◆ INSTRUCTIONS FOR THE TASK
The answer must consist of every line in the data that contains "августа".

◆ RECORDS PROVIDED
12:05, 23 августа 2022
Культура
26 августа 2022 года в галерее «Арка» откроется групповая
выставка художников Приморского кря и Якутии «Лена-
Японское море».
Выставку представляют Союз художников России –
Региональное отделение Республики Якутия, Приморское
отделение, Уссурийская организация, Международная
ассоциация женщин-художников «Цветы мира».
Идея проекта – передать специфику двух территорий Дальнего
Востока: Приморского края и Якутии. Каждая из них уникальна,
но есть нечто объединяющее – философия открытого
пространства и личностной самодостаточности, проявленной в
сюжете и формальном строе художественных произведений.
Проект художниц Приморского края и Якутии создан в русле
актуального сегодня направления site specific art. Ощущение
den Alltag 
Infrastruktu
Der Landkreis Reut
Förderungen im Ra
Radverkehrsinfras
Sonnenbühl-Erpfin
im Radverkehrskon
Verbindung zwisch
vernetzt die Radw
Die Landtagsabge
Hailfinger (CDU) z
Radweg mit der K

==

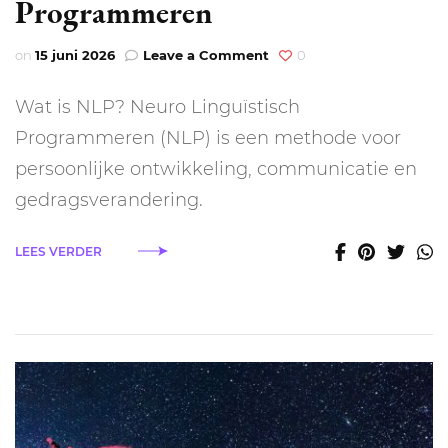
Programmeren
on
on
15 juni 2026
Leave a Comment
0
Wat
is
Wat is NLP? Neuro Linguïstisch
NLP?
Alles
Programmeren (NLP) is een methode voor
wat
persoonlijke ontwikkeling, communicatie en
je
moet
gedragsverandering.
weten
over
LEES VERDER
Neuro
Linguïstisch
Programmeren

...

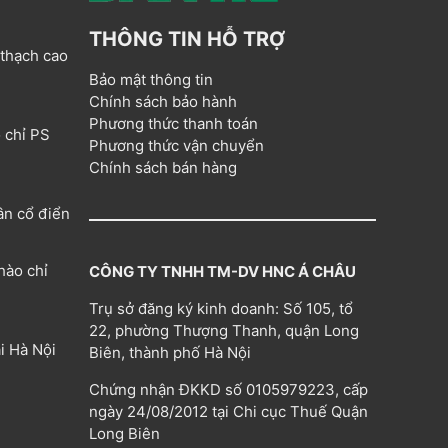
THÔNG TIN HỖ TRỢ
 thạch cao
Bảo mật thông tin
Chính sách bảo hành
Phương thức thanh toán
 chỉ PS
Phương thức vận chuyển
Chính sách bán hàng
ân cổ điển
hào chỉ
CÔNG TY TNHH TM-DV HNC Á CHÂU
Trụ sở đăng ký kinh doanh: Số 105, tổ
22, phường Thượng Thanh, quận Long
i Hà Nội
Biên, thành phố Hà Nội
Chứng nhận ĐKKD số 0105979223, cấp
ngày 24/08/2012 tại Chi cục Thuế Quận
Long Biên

◆ SOLVED EXERCISE
12:05, 23 августа 2022
26 августа 2022 года в галерее «Арка» откроется групповая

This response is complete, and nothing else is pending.